People often ask me "How did you learn how to hack?" The answer: by reading. This page is a collection of the blog posts and other articles that I have accumulated over the years of my journey. Enjoy!

Deposit Proxy Contract Post Mortem- 1148

DyDxPosted 2 Years Ago
  • DyDx is a trading platform perpetuals, leveraged trading and general trades that runs on Ethereum.
  • DyDx had a smart contract for currency conversion that worked by trading all assets to USDC then to the DyDx exchange in a single transaction. The goal was to make this doable in 0x API calls.
  • Initially, this was achieved by calling taking in user provided input for an exchange address and the call data. This is shown below:
    (bool success, bytes memory returndata) = exchange.call(data); 
    require(success, string(returndata)); 
    
  • Being able to contract the location of the call and the parameters from within the contract feels bad. However, the design of this was okay because of the design. There are three contracts: the currency converter proxy, the exchange wrapper and the exchange.

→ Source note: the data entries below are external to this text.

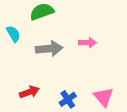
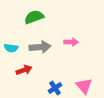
cyan semicircle: (13, 34) -> (11, 48), moved, turned 128
red arrow: (29, 92) -> (24, 70), moved

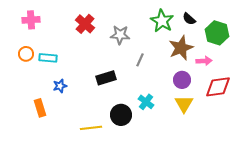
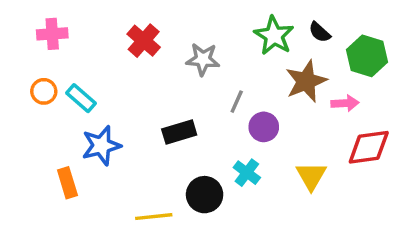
cyan rectangle: (48, 58) -> (81, 98), turned 36
purple circle: (182, 80) -> (264, 127), moved
blue star: (60, 86) -> (101, 146), size x1.6

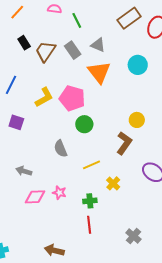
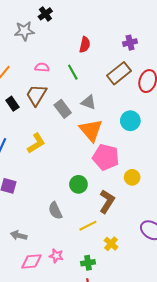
green line: (77, 20) -> (73, 72), moved
brown trapezoid: (45, 51) -> (36, 95), moved
yellow L-shape: (44, 97) -> (36, 143), moved
pink pentagon: (72, 98) -> (106, 157), moved
brown L-shape: (124, 143) -> (107, 201), moved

  • A user would call approve() for an asset on the currency converter proxy. Then, the funds would be exchanged to the wrapper and eventually the exchange. This call() with the arbitrary data was being made from within the wrapper after some input had already been provided. Since the wrapper didn't have the approvals, there were not funds at risk.
  • The problem comes up with a redesign of the system. Instead of having three contracts for the one call, they made only TWO. Now, the currency converter proxy was the contract with the arbitrary call() within the code. Since this contract had the approvals, this was bad.
  • A malicious user could provide an arbitrary ERC-20 token and arbitrary calldata. Since the contract was approved by users, a malicious user could steal anybody's funds! How did this get through? The code had 100% coverage. It seems the reason this slipped through the cracks was a lack of importance on a small contract and a last minute change for performance reasons.
  • Overall, interesting yet simple vulnerability. The finder of this bug received 500K and all of the funds were whitehat hacked by DyDx.